Orange Uvex Skyper Safety Glasses: $10


    1.  Available for different platforms, has a built-in feature for searching via post-code (may only work in the USA), I’m an instant fan!

  1. Or use the awesome program ‘redshift’ which does the same thing to your computer. Noticeably helps me sleep much better when I use the computer before sleeping, it’s simple and awesome.

    available in the ubuntu repository: sudo apt-get install redshift

  2. I’m sure you know about F.lux for Macs and Linux computers; I jailbroke my iPad and iPhone recently so I could install F.lux there, and it is very, very much worthwhile.

    No suggestions for your teevee, I’m afraid.

    1.  WHOA, dude. Thanks for the tip.  I just installed it and felt my face and shoulders instantly relax. I was all crunched up and squinty looking at my bright screen in a dark room, and did not realize it.  This is currently blowing my mind.

      1. So, if I normally go to bed at 0500, is this just going to make me feel tired while I’m working at night?

        1. Yeah, it’s great software but I find its “night-time only” functionality to be stupid for that reason.

          However, you can enter different lat/long coordinates (!) to set the diurnal cycle, or you can manually set the color temperature for both daylight and night times.

      2.  2nd. It might be weird with some of the stuff I do at night (I read a lot of .cbr comics before I sleep) but it’s easy to tweak.

  3. I’ve been using overhead time projecting alarms for a while because I already have an anxiety related sleep disorder and being able to see the time (or just knowing I can easily see the time) helps me relax. Anyhow when my red light OHP clock died all I could find was a blue light version and I swear my sleep had been worse since.

    So, if true, this makes sense with my own experience.

  4. Been saying this forever. This blue light craze from fluorescents, and LEDS is not just silly and ugly, but dangerous. I’ve got warm tones running on all my devices (except of course when doing color accurate work), my nighttime lights are all incandescent, and I fall asleep the second my head hits the pillow. Not to mention it’s just less stressful to the eyes.

    For lights out reading on an iPad, I have a dark amber screen mode thanks to “Color Profiles”. It’s awesome!

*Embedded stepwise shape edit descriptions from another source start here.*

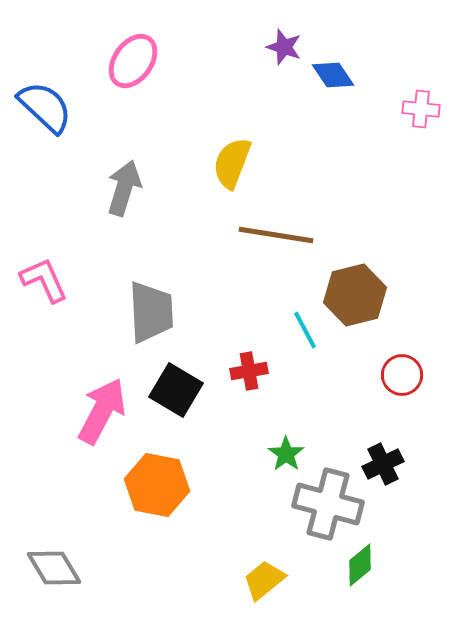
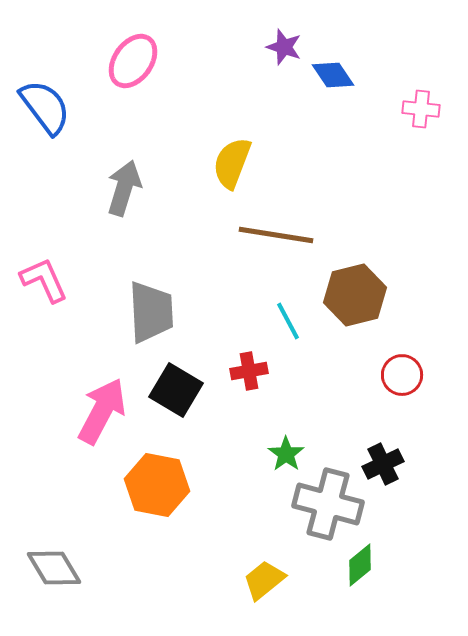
blue semicircle: rotated 10 degrees clockwise
cyan line: moved 17 px left, 9 px up
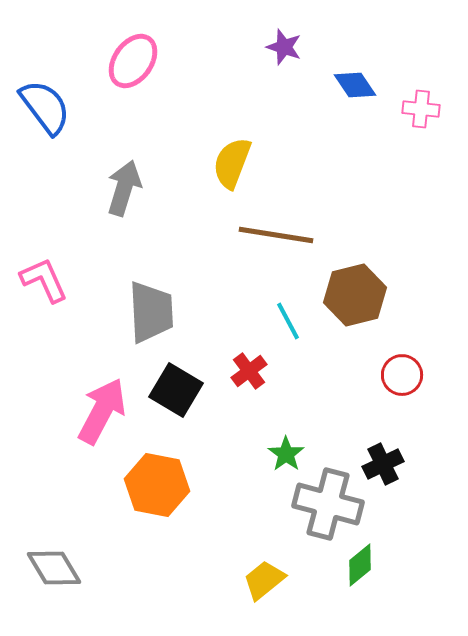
blue diamond: moved 22 px right, 10 px down
red cross: rotated 27 degrees counterclockwise
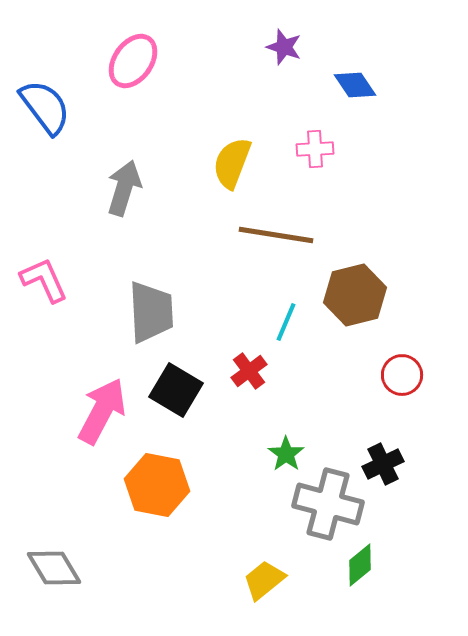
pink cross: moved 106 px left, 40 px down; rotated 9 degrees counterclockwise
cyan line: moved 2 px left, 1 px down; rotated 51 degrees clockwise
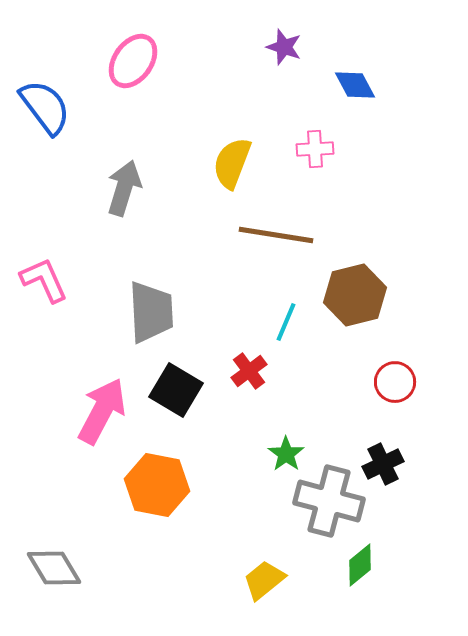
blue diamond: rotated 6 degrees clockwise
red circle: moved 7 px left, 7 px down
gray cross: moved 1 px right, 3 px up
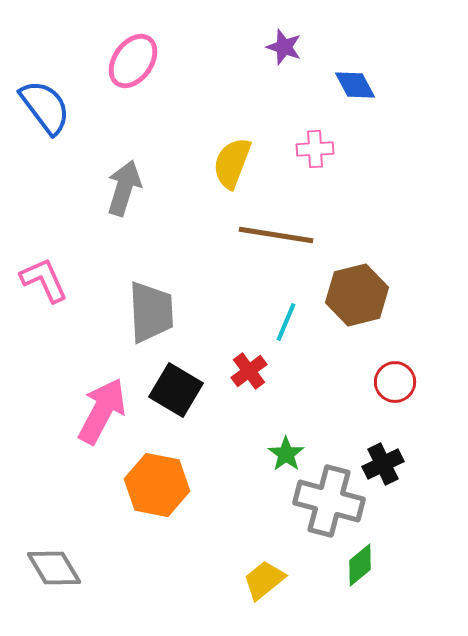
brown hexagon: moved 2 px right
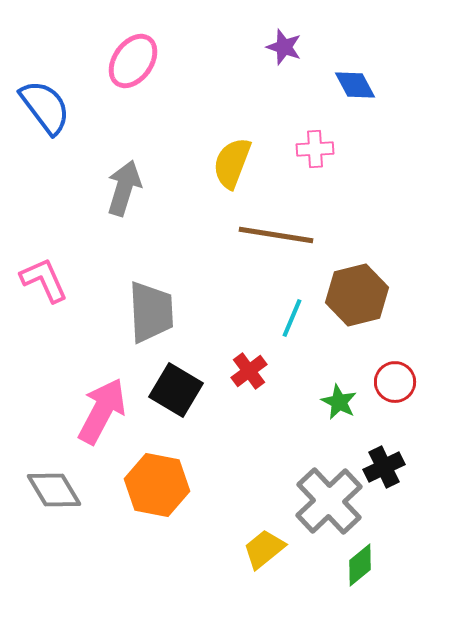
cyan line: moved 6 px right, 4 px up
green star: moved 53 px right, 52 px up; rotated 9 degrees counterclockwise
black cross: moved 1 px right, 3 px down
gray cross: rotated 32 degrees clockwise
gray diamond: moved 78 px up
yellow trapezoid: moved 31 px up
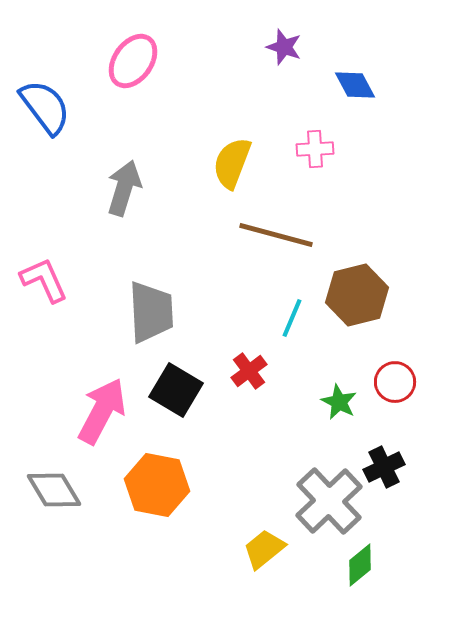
brown line: rotated 6 degrees clockwise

  5. Are these the “As Seen on TV” repurposed “Blue Blocker” glasses? Same thing same filter as far as I can see. 

  6. yes I find it quite annoying those police cars chasing me with flashing blue lights they could cause an accident .I will get a pair 

  7. As I’ve slid into my 30s 40s I’ve found I’m sleeping less well – neatly correlated with the rise of iDevices.  It all makes sense, this blue light stuff – tons of evidence on the interwebs.  And what nailed it for me – early morning sunlight light is bluer than evening light.  Might be saying something you all already know – but clearly evolution and the early bird and the worm come into play here.

    Blue light is wakey light!  Avoid avoid avoid.

    Thanks for posting this, and the wonderful informative comments above.

  8. Hi Carla,
    If you’re online in Canada, or have Netflix, there was an excellent documentary about light-and-sleep interaction on a show called The Nature of Things, with David Suzuki, a longtime environmental proponent:

    The link provides an overview if you can’t watch the video, but there are glasses available and in use for shift workers that block only the bandwidths that affect alertness and sleep-cycles, providing a less-orange tinted view.  I don’t know where to get them or how much they cost, but I think the video will be of interest to you regardless.  Good Luck!